Collected data:
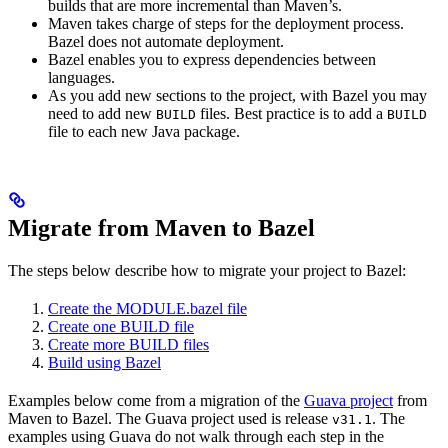
builds that are more incremental than Maven’s.
Maven takes charge of steps for the deployment process.
Bazel does not automate deployment.
Bazel enables you to express dependencies between
languages.
As you add new sections to the project, with Bazel you may
need to add new
files. Best practice is to add a
BUILD
BUILD
file to each new Java package.
Migrate from Maven to Bazel
The steps below describe how to migrate your project to Bazel:
Create the MODULE.bazel file
Create one BUILD file
Create more BUILD files
Build using Bazel
Examples below come from a migration of the
Guava project
from
Maven to Bazel. The Guava project used is release
. The
v31.1
examples using Guava do not walk through each step in the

TASK DIRECTIONS:
Please find every line in the records above that holds the word "Maven" and copy it.

SOLUTION BELOW:
builds that are more incremental than Maven’s.
Maven takes charge of steps for the deployment process.
Migrate from Maven to Bazel
Maven to Bazel. The Guava project used is release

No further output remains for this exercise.